OTHER USES OR DISCLOSURES

required by law or used for law enforcement purposes

necessary for public health activities

necessary to report abuse, neglect or domestic violence

for health oversight activities

for judicial and administrative proceedings

for medical research

to coroners, medical examiners, or funeral directors

to avert a serious threat to the health or safety of a person or the public

for specialized governmental functions

for workers compensation

ALL OTHER USES AND DISCLOSURES OF YOUR PHI REQUIRES YOUR WRITTEN AUTHORIZATION

You my authorize us to use or disclose your PHI for other purposes. You may revoke this authorization at any time in writing; however, your revocation will not apply to any uses or disclosures that were being processed before we received your revocation.

YOUR PATIENT RIGHTS

Restrictions

You have the right to ask us to restrict our uses or disclosures of part or all of your PHI treatment, payment, healthcare operations or to individuals involved in your care. However, we are not required to agree to your requested restriction. If we do agree to your restriction, we will only use and disclose your PHI in accordance  with such restriction, unless otherwise permitted or required by law. You may request restriction by completing written notification. Therapist can provide a form for your convenience.
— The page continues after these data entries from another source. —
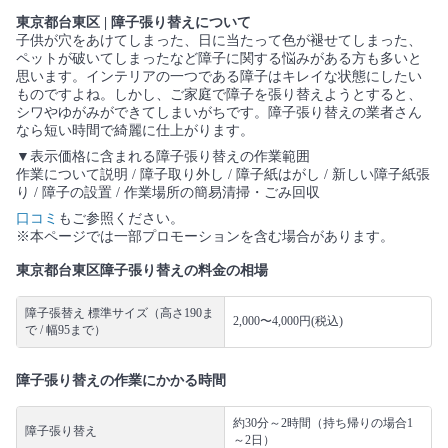
東京都台東区 | 障子張り替えについて
子供が穴をあけてしまった、日に当たって色が褪せてしまった、
ペットが破いてしまったなど障子に関する悩みがある方も多いと
思います。インテリアの一つである障子はキレイな状態にしたい
ものですよね。しかし、ご家庭で障子を張り替えようとすると、
シワやゆがみができてしまいがちです。障子張り替えの業者さん
なら短い時間で綺麗に仕上がります。
▼表示価格に含まれる障子張り替えの作業範囲
作業について説明 / 障子取り外し / 障子紙はがし / 新しい障子紙張
り / 障子の設置 / 作業場所の簡易清掃・ごみ回収
口コミ
もご参照ください。
※本ページでは一部プロモーションを含む場合があります。
東京都台東区障子張り替えの料金の相場
障子張替え 標準サイズ（高さ190ま
2,000〜4,000円(税込)
で / 幅95まで）
障子張り替えの作業にかかる時間
約30分～2時間（持ち帰りの場合1
障子張り替え
～2日）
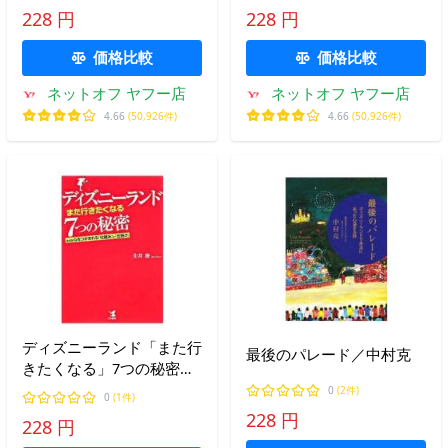
228 円
228 円
価格比較
価格比較
ネットオフ ヤフー店
ネットオフ ヤフー店
4.66
(50,926件)
4.66
(50,926件)
ディズニーランド「また行
最後のパレード／中村克
きたくなる」7つの秘密／
生井俊
0
(2件)
0
(1件)
228 円
228 円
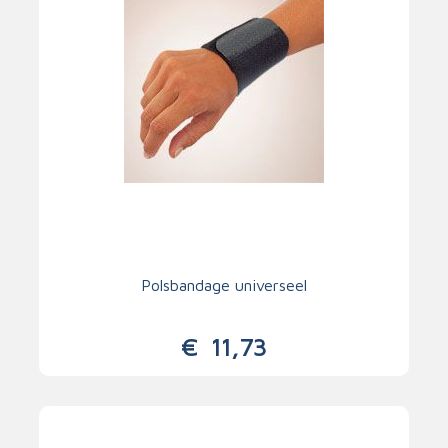
Polsbandage universeel
€
11,73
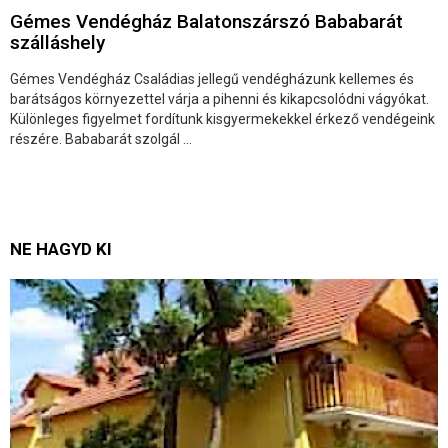
Gémes Vendégház Balatonszárszó Bababarát
szálláshely
Gémes Vendégház Családias jellegű vendégházunk kellemes és
barátságos környezettel várja a pihenni és kikapcsolódni vágyókat.
Különleges figyelmet fordítunk kisgyermekekkel érkező vendégeink
részére. Bababarát szolgál ...
NE HAGYD KI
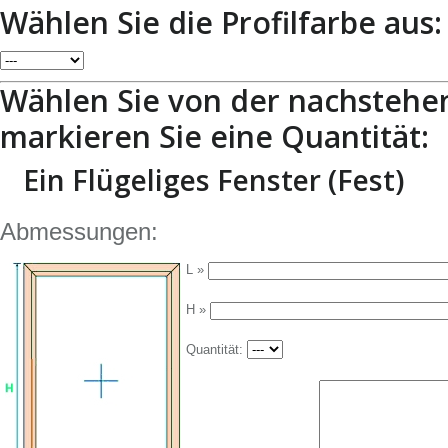
Wählen Sie die Profilfarbe aus:
Wählen Sie von der nachstehe
markieren Sie eine Quantität:
Ein Flügeliges Fenster (Fest)
Abmessungen:
L »
H »
Quantität:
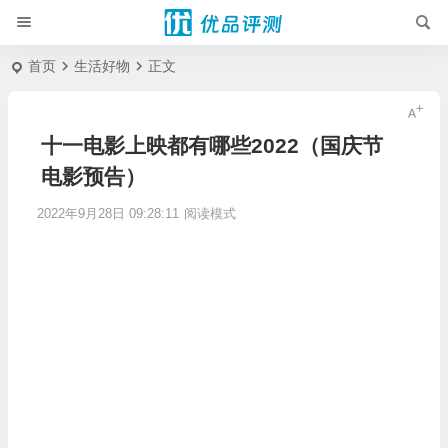
首页
生活好物
正文
十一电影上映都有哪些2022（国庆节
电影预告）
2022年9月28日 09:28:11
阅读模式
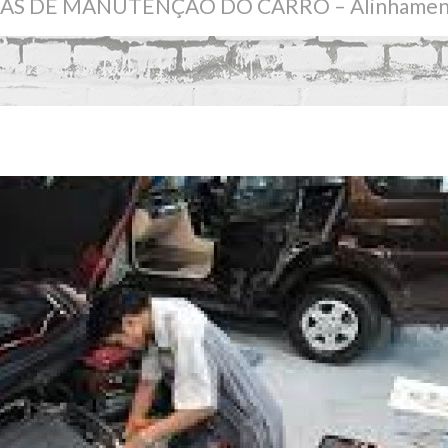
AS DE MANUTENÇÃO DO CARRO – Alinhamento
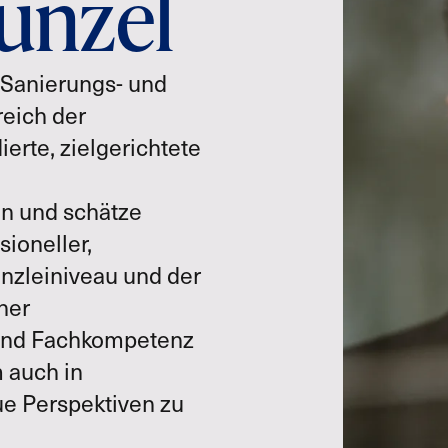
unzel
 Sanierungs- und
reich der
ierte, zielgerichtete
nn und schätze
ioneller,
anzleiniveau und der
ner
 und Fachkompetenz
 auch in
ue Perspektiven zu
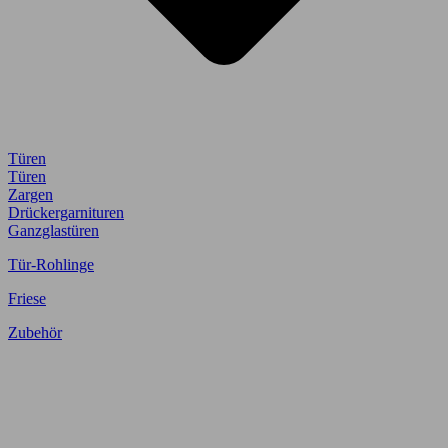
Türen
Türen
Zargen
Drückergarnituren
Ganzglastüren
Tür-Rohlinge
Friese
Zubehör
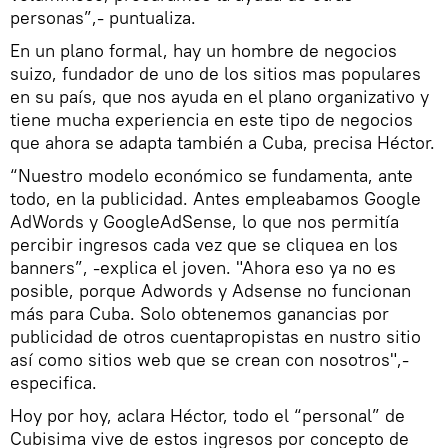
personas”,- puntualiza.
En un plano formal, hay un hombre de negocios
suizo, fundador de uno de los sitios mas populares
en su país, que nos ayuda en el plano organizativo y
tiene mucha experiencia en este tipo de negocios
que ahora se adapta también a Cuba, precisa Héctor.
“Nuestro modelo económico se fundamenta, ante
todo, en la publicidad. Antes empleabamos Google
AdWords y GoogleAdSense, lo que nos permitía
percibir ingresos cada vez que se cliquea en los
banners”, -explica el joven. "Ahora eso ya no es
posible, porque Adwords y Adsense no funcionan
más para Cuba. Solo obtenemos ganancias por
publicidad de otros cuentapropistas en nustro sitio
así como sitios web que se crean con nosotros",-
especifica.
Hoy por hoy, aclara Héctor, todo el “personal” de
Cubisima vive de estos ingresos por concepto de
Confidential Communications

You have the right to request that communications about your PHI be delivered by an alternative means or at alternative locations. If you desire your communication with Jonah's Place Counseling to take a form other than your contact information on intake documents, we will accommodate reasonable requests, however, the request must be in writing. A form is available to make that request.

Access

You have the right to inspect and obtain a copy of your PHI contained in clinical, billing and certain other records used to make decisions about you, except in certain limited situations. Your request must be made in writing, and you will be charged reasonable cost-based fees for expenses tot his organization. Instead of copies, we may provide you with a summary of your PHI, if you agree to the form and cost of such summary. We may, in some cases deny your request and will notify you in writing of the reasons for denial, provide you with information regarding your rights to submit a written statement disagreeing with such denial and provide information on how to file such a statement. You may request to see and receive a copy of your PHI by sending a request to P.O. Box 760, Blountsville, AL 35031.

Amendments

You have the right to request an amendment to your PHI contained in clinical, billing and certain other records used to make decisions about you, except in limited certain situations. Your request must be in writing and to provide a reason to support the requested amendment. We may, in some cases, deny your request for amendment and will notify you in writing of the reasons for our denial, provide you with information regarding your rights to submit a written statement disagreeing with such denial and provide information on how to file such a statement. You may request an amendment of your PHI by sending a request to P.O. Box 760, Blountsville, AL 35031.

Accounting

You have a right to receive a listing of disclosures of your PHI made for purposes other than treatment, payment, healthcare operations, upon your request, your authorization, to individuals involved in your care or as allowed by law. You may requests all disclosure made during the last 6 years. If you request this list more than once in a 12 month period, you will be charged reasonable cost based expenses to provide the additional listing. You may request a listing of your disclosures by calling 205-625-3701.

QUESTIONS AND COMPLAINTS

If you have questions or feel your privacy rights have been violated, or want to discuss privacy practices, you can contact Privacy Officer/therapist at P.P. Box 760, Blountsville, AL  35031,  205-625-3701.

You may also submit a written complaint to the U.S. Department of Health and Human Services. We will not retaliate in any way against you if you choose to file a complaint with us or the U.S. Department of Health and Human services.